The new evangelical appears to be obsessed with social justice, dismissive of doctrine, technologically baked, and so culturally integrated that the Christians look like loosely organized non-profits. Where is the witness of the church? Syncretism has crippled the church’s witness with Christians and secularists alike. What do we stand for again? Many of the new evangelicals are so un-informed that they confuse the term “evangelical” for “evangelistic, and they want little to with that.

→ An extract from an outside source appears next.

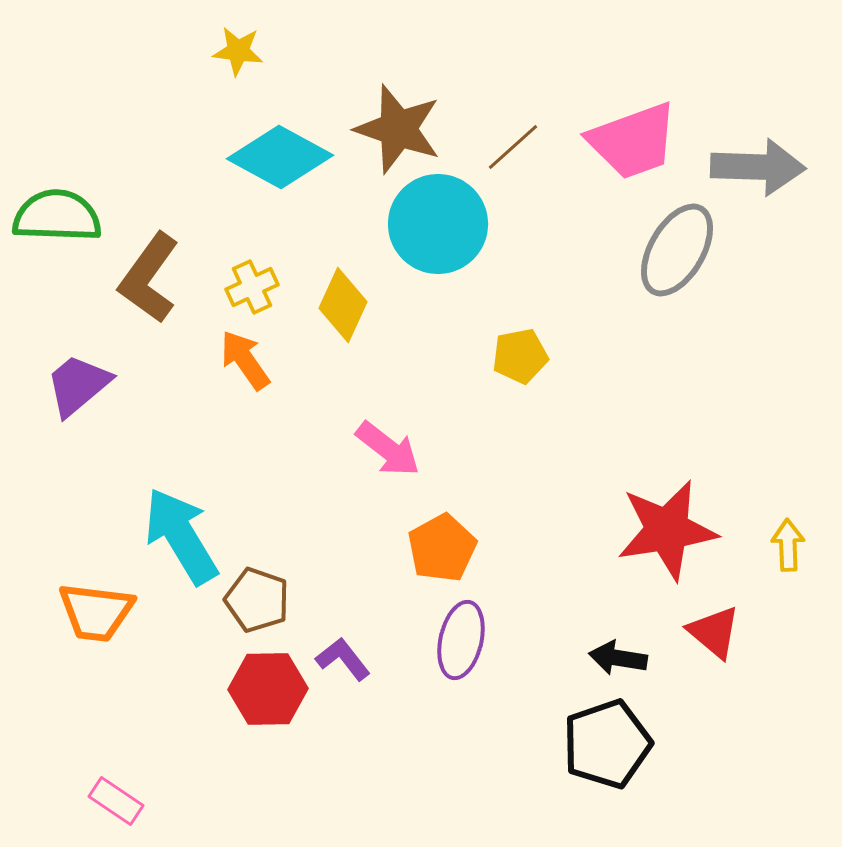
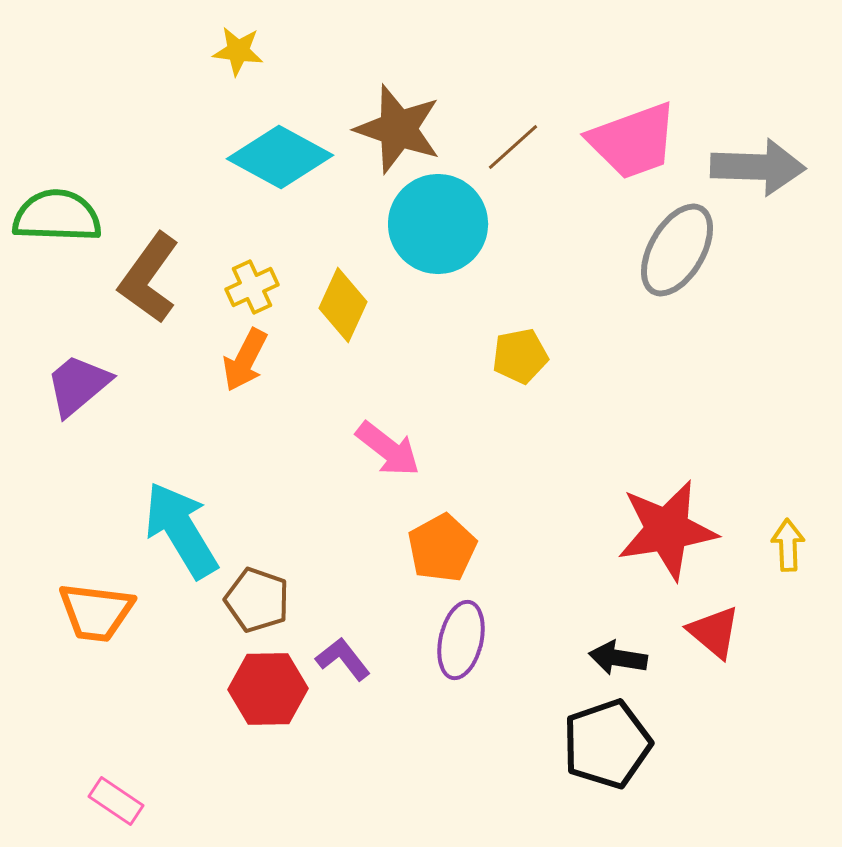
orange arrow: rotated 118 degrees counterclockwise
cyan arrow: moved 6 px up
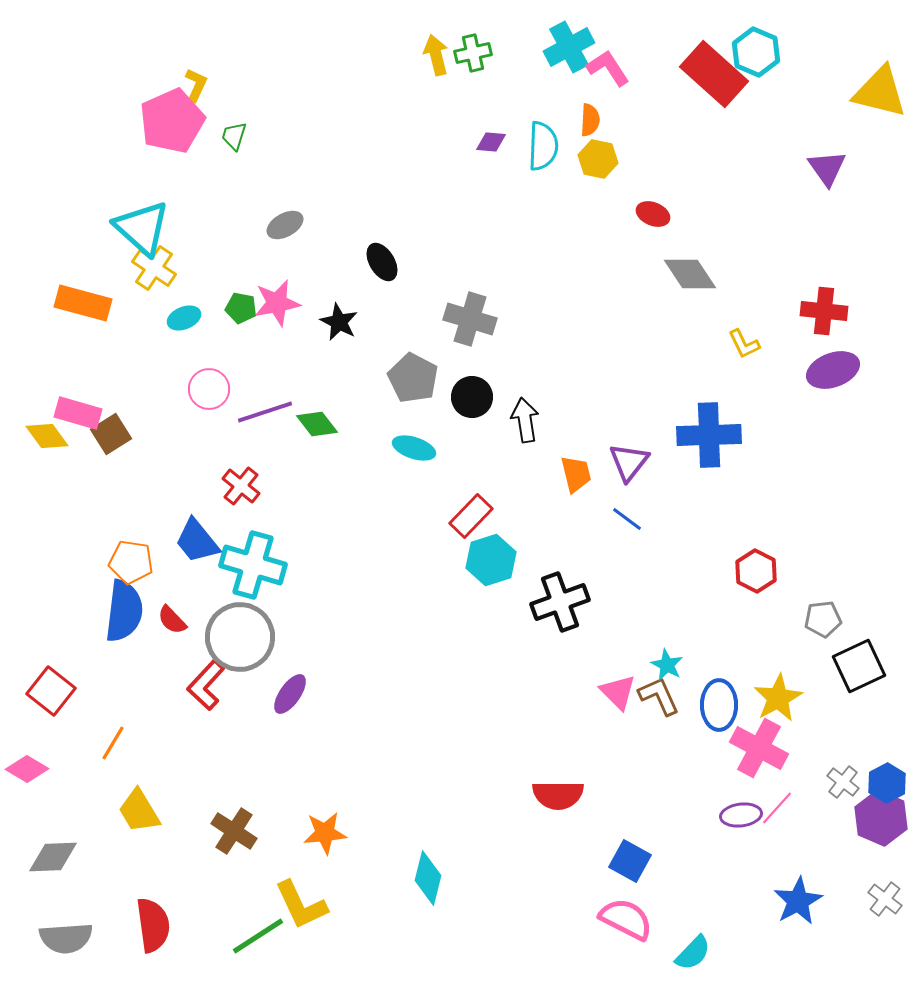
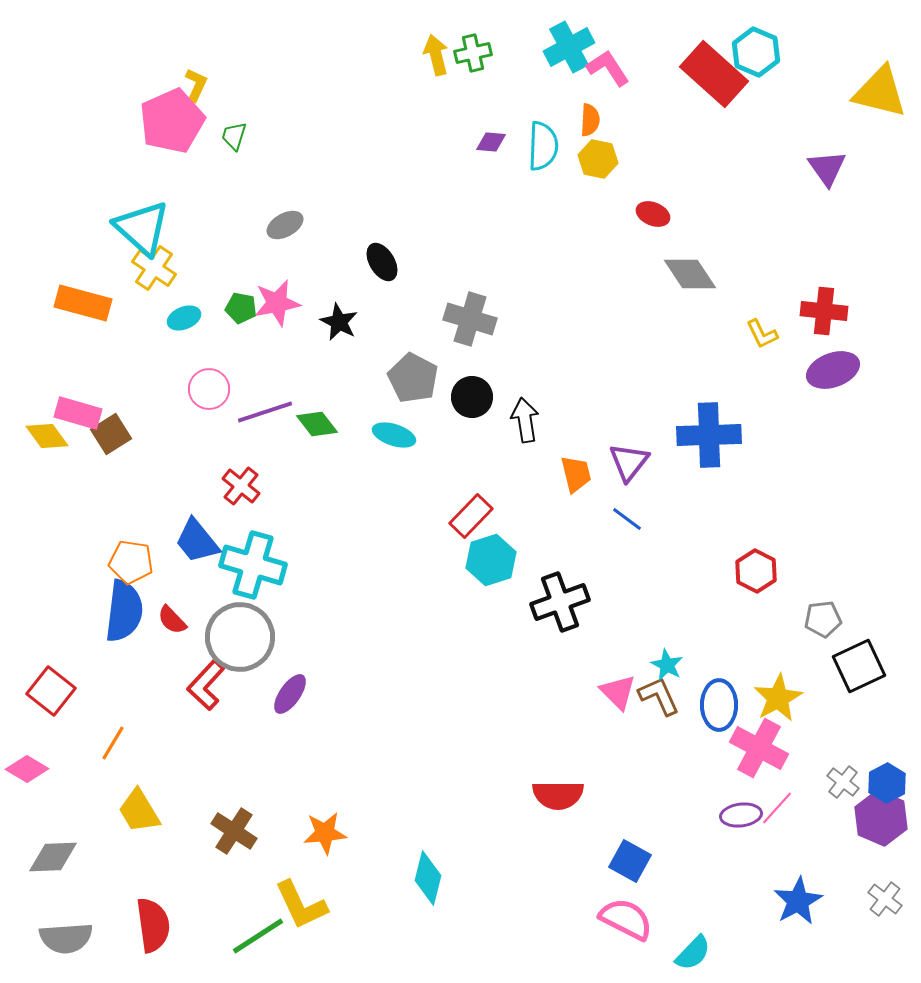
yellow L-shape at (744, 344): moved 18 px right, 10 px up
cyan ellipse at (414, 448): moved 20 px left, 13 px up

In the latter 20th century, and into the first two decades of the 21st century, ecclesiology was uncritically integrated with business models, discipleship radically individualized, the pulpit turned into a therapeutic platform, and the mission of the church reduced to relevance or social justice. The result is a de-churched generation whose faith has been characterized as moralistic therapeutic Deism at best. This vacuous Christianity lacks appeal to thoughtful onlookers. The emerging evangelicalism seems to take on various dispositions to culture, depending on the issue at hand–friend, foe, radical activist, and unnoticeable intimate. If this cultural savvy or spineless indecision?
Future Evangelicals: To Change the World?

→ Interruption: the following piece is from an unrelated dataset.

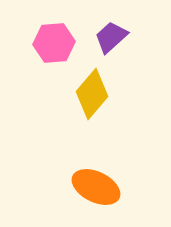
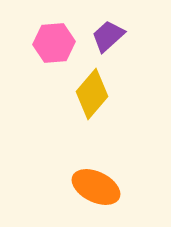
purple trapezoid: moved 3 px left, 1 px up
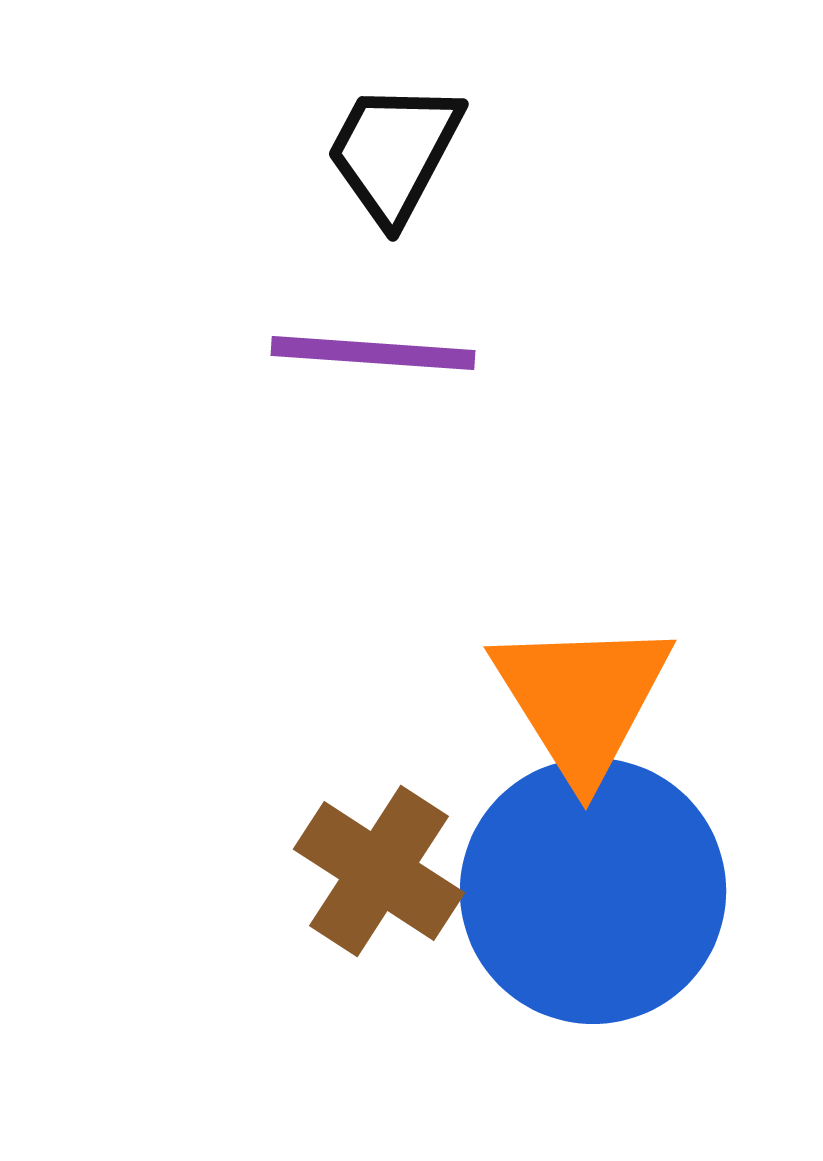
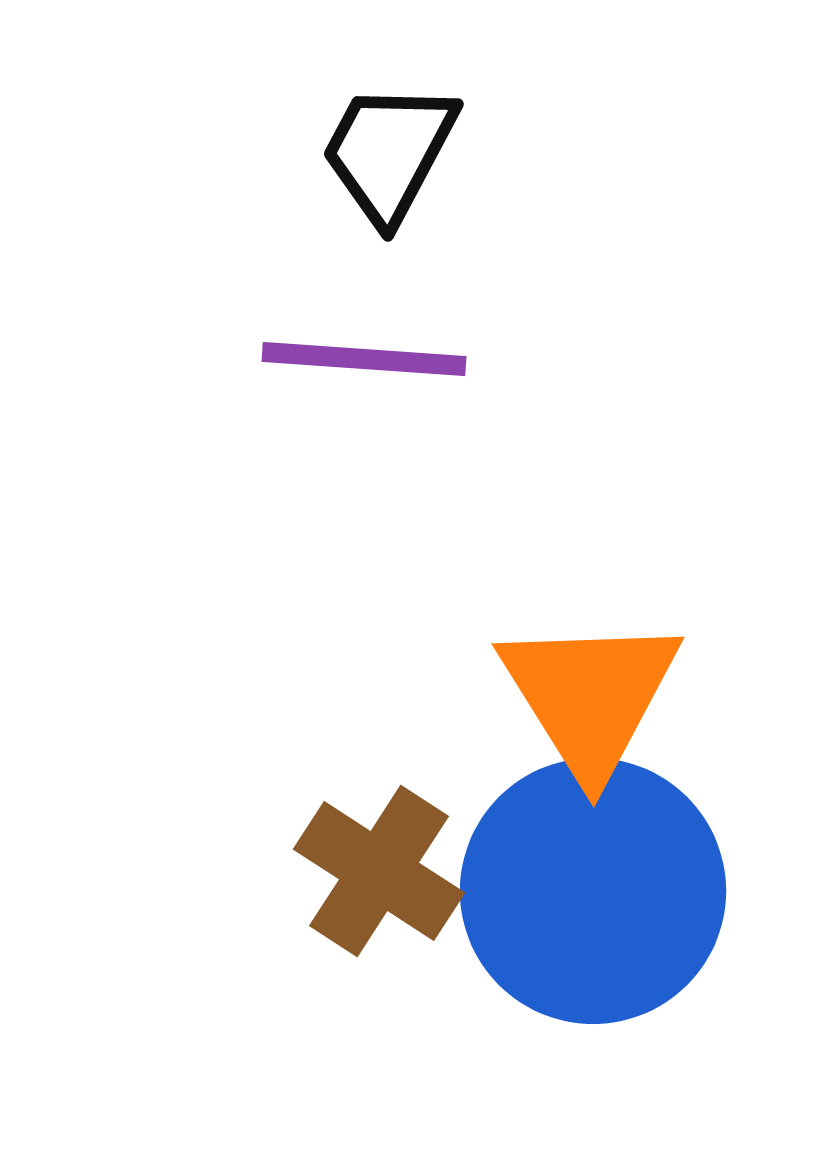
black trapezoid: moved 5 px left
purple line: moved 9 px left, 6 px down
orange triangle: moved 8 px right, 3 px up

Will the early 21st century continue on in confusion or will we chart a different course? The “gospel-centered” movement seems to be re-centering church around a holistic gospel that addresses personal, communal and cultural life in recognition of Jesus as Christ and Lord. Church planters get a whiff of this theology and off they go to plant a church, meanwhile, they make Sunday attendance, numbers of groups, missional theology, philosophy of ministry, and podcast downloads the measure of success. I’m afraid we’re birthing a bunch of church planters who weren’t first elders with hearts beating for the flock of God. Pastors are more concerned with “platform” than piety. I’m concerned we’ve launched Christian radicals, independent of the church, as the poster-kids of the new generation of evangelicals–who love Jesus’ mission more than his Body and maybe even Christ himself. Should we be out changing the whole world?
That’s the question posed by James Davidson Hunter, “Can or should Christians change the world?” In 1947 Carl F. Henry castigated the fundamentalist gospel: “Whereas once the redemptive gospel was a world-changing message, now it was narrowed to a world-resisting message…” Is a gospel shaped church meant to be world-changing or world-resisting? Perhaps our perspective is too broad, taking the need of the global forest while neglecting the local trees. Hunter suggests the way forward should be patterned after Jesus, who provides an example of “faithful presence” in his time and culture. It is remarkable that Jesus did not travel the world to spread his message; he did not awaken his disciple’s attention to global justice issues, though his gospel message certainly holds the whole globe in view. Is faithful presence, locally engaged mission, the way forward? If so, what postures should we accept? Leslie Newbigin once said that the church should be both for and against the world. Do we accept this, and are we willing to embrace both the cost and theo opportunity? These are important questions that will affect our children and their experience of church. For now, our country watches as we steward our historical and cultural moment. We have a rare opportunity to reshape, or perhaps, recover evangelicalism.
 Mark Noll, “Where We Are and How We Got Here?” Sept 29, 2006, Christianity Today. See also George Marsden, Understanding Fundamentalism and Evangelicalism (Grand Rapids: Eerdmans, 1991).
 Cited in David Bosch, Transforming Mission (Maryknoll: Orbis, 1991, rep. 2003).